Pension credit is failing. It is failing the ballooning number of pensioners who are living in poverty across our communities, and the Government’s broken promise on free TV licences could be about to make things much, much worse. It is perhaps fitting that on the day the Prime Minister leaves office, we are here discussing just one of the numerous “burning injustices” that she failed to tackle—and that actually got worse on her watch. More of the same will not cut it. We must end this moral emergency.
The backdrop to our debate is simple but shocking. After nearly a decade of Tory austerity, almost 2 million pensioners are now living in poverty—a statistic that should not only shock us, but utterly shame us. In the now sixth-richest economy in the world, I am truly saddened and alarmed that the UK Government have allowed pensioner poverty to soar to such an extent. Indeed, I now believe that the situation is a moral emergency. To any Government Member who seeks to counter that claim, I simply ask: how can it be right that by this time tomorrow another 226 older people will have fallen into poverty? That is more than 80,000 pensioners per year—more than the number of people in most of our constituencies.
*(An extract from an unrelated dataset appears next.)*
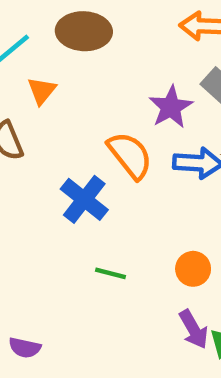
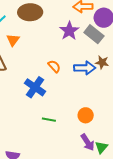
purple star: (171, 107) -> (69, 31), moved
orange semicircle: (130, 155) -> (54, 66), size x0.6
The frankly staggering rises that we are seeing will be difficult to reverse, but the Government’s continuing paralysis over Brexit must not mean that the issue is allowed to slip further down the new Prime Minister’s in-tray. If we do not address this moral emergency—if we allow this deeply damaging trend to continue—we have to ask ourselves what we got into politics for.
The issue does not affect just older people. The decisions that we take today to support older generations will have a real and marked impact on the future of young people across our country and on people of working age. If the Government continue to turn a blind eye to pensioner poverty, they will be sending one message, and one message only: “You can work hard all your life, pay into the system and try your best to get on and do well. But even if you do, there will still be a real risk that you will not be able to enjoy a dignified and comfortable retirement.”
No responsible Government should allow the situation to continue. One thing we could do to address it over the summer recess is take real steps, rather than just speaking warm words, towards making people properly aware of their pension credit entitlement. The Government’s appalling decision to break their 2017 manifesto commitment to protect pensioner benefits has, rightly, caused hon. Members across the country to shine a light on the low uptake of pension credit across the UK.
Under the new BBC licence fee rules, as hon. Members will be aware, only households with someone over the age of 75 who is in receipt of pension credit will be eligible to continue having their licence fee waived.